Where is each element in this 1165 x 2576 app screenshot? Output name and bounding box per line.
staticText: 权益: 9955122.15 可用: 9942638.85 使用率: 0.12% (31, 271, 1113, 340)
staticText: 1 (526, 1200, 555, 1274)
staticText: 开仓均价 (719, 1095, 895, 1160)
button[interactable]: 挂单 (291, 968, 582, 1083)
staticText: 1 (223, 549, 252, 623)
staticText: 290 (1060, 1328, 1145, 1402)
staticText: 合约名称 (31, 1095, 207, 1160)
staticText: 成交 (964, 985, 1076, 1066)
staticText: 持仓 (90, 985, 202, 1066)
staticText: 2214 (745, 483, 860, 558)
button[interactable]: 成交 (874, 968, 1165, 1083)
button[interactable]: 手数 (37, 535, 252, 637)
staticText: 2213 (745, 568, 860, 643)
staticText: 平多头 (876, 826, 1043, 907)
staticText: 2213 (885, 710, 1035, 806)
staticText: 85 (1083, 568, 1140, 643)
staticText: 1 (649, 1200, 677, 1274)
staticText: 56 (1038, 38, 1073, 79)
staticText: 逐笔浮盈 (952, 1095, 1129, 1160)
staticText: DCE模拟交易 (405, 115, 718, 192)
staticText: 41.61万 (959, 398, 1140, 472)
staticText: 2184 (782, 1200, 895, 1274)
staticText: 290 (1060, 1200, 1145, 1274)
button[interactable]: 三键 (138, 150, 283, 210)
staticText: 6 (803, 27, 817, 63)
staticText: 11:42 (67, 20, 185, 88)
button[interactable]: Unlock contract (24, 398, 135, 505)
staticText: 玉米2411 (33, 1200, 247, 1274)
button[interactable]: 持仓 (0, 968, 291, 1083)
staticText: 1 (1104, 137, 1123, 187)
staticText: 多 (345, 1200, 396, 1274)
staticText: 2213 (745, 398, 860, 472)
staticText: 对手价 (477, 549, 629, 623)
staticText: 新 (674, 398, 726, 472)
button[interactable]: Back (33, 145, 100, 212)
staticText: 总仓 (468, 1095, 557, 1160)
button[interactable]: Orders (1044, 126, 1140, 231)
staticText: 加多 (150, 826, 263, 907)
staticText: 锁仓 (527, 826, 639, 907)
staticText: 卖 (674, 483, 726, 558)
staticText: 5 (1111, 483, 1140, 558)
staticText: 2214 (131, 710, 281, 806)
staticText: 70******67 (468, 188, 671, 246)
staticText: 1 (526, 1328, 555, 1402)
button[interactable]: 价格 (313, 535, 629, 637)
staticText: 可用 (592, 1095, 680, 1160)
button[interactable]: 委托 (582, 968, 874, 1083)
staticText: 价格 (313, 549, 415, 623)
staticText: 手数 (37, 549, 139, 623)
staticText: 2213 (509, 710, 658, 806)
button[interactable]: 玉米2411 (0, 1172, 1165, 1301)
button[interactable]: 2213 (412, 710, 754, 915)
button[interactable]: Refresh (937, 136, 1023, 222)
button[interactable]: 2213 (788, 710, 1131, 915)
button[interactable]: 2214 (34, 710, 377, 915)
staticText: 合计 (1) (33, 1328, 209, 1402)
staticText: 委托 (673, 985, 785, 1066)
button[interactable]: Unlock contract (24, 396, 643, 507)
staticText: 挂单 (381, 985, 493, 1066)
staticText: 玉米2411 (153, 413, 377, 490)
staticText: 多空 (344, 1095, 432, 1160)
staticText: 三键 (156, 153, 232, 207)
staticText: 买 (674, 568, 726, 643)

(WORK TO COMPLETE) Every entry above should be transcribed exactly and in full.

(RESPONSE TO THE TASK)
Where is each element in this 1165 x 2576 app screenshot? Output name and bounding box per line.
staticText: 权益: 9955122.15 可用: 9942638.85 使用率: 0.12% (31, 271, 1113, 340)
staticText: 1 (526, 1200, 555, 1274)
staticText: 开仓均价 (719, 1095, 895, 1160)
button[interactable]: 挂单 (291, 968, 582, 1083)
staticText: 1 (223, 549, 252, 623)
staticText: 290 (1060, 1328, 1145, 1402)
staticText: 合约名称 (31, 1095, 207, 1160)
staticText: 成交 (964, 985, 1076, 1066)
staticText: 持仓 (90, 985, 202, 1066)
staticText: 2214 (745, 483, 860, 558)
button[interactable]: 成交 (874, 968, 1165, 1083)
button[interactable]: 手数 (37, 535, 252, 637)
staticText: 2213 (745, 568, 860, 643)
staticText: 平多头 (876, 826, 1043, 907)
staticText: 2213 (885, 710, 1035, 806)
staticText: 85 (1083, 568, 1140, 643)
staticText: 1 (649, 1200, 677, 1274)
staticText: 56 (1038, 38, 1073, 79)
staticText: 逐笔浮盈 (952, 1095, 1129, 1160)
staticText: DCE模拟交易 (405, 115, 718, 192)
staticText: 41.61万 (959, 398, 1140, 472)
staticText: 2184 (782, 1200, 895, 1274)
staticText: 290 (1060, 1200, 1145, 1274)
button[interactable]: 三键 (138, 150, 283, 210)
staticText: 6 (803, 27, 817, 63)
staticText: 11:42 (67, 20, 185, 88)
button[interactable]: Unlock contract (24, 398, 135, 505)
staticText: 玉米2411 (33, 1200, 247, 1274)
button[interactable]: 持仓 (0, 968, 291, 1083)
staticText: 1 (1104, 137, 1123, 187)
staticText: 多 (345, 1200, 396, 1274)
staticText: 2213 (745, 398, 860, 472)
staticText: 对手价 (477, 549, 629, 623)
staticText: 新 (674, 398, 726, 472)
button[interactable]: Back (33, 145, 100, 212)
staticText: 总仓 (468, 1095, 557, 1160)
button[interactable]: Orders (1044, 126, 1140, 231)
staticText: 加多 (150, 826, 263, 907)
staticText: 锁仓 (527, 826, 639, 907)
staticText: 卖 (674, 483, 726, 558)
staticText: 5 (1111, 483, 1140, 558)
staticText: 2214 (131, 710, 281, 806)
staticText: 70******67 (468, 188, 671, 246)
staticText: 1 (526, 1328, 555, 1402)
button[interactable]: 价格 (313, 535, 629, 637)
staticText: 可用 (592, 1095, 680, 1160)
button[interactable]: 委托 (582, 968, 874, 1083)
staticText: 价格 (313, 549, 415, 623)
staticText: 手数 (37, 549, 139, 623)
staticText: 2213 (509, 710, 658, 806)
button[interactable]: 玉米2411 (0, 1172, 1165, 1301)
button[interactable]: 2213 (412, 710, 754, 915)
button[interactable]: Refresh (937, 136, 1023, 222)
button[interactable]: 2213 (788, 710, 1131, 915)
button[interactable]: 2214 (34, 710, 377, 915)
staticText: 合计 (1) (33, 1328, 209, 1402)
staticText: 委托 (673, 985, 785, 1066)
button[interactable]: Unlock contract (24, 396, 643, 507)
staticText: 挂单 (381, 985, 493, 1066)
staticText: 玉米2411 (153, 413, 377, 490)
staticText: 多空 (344, 1095, 432, 1160)
staticText: 三键 (156, 153, 232, 207)
staticText: 买 (674, 568, 726, 643)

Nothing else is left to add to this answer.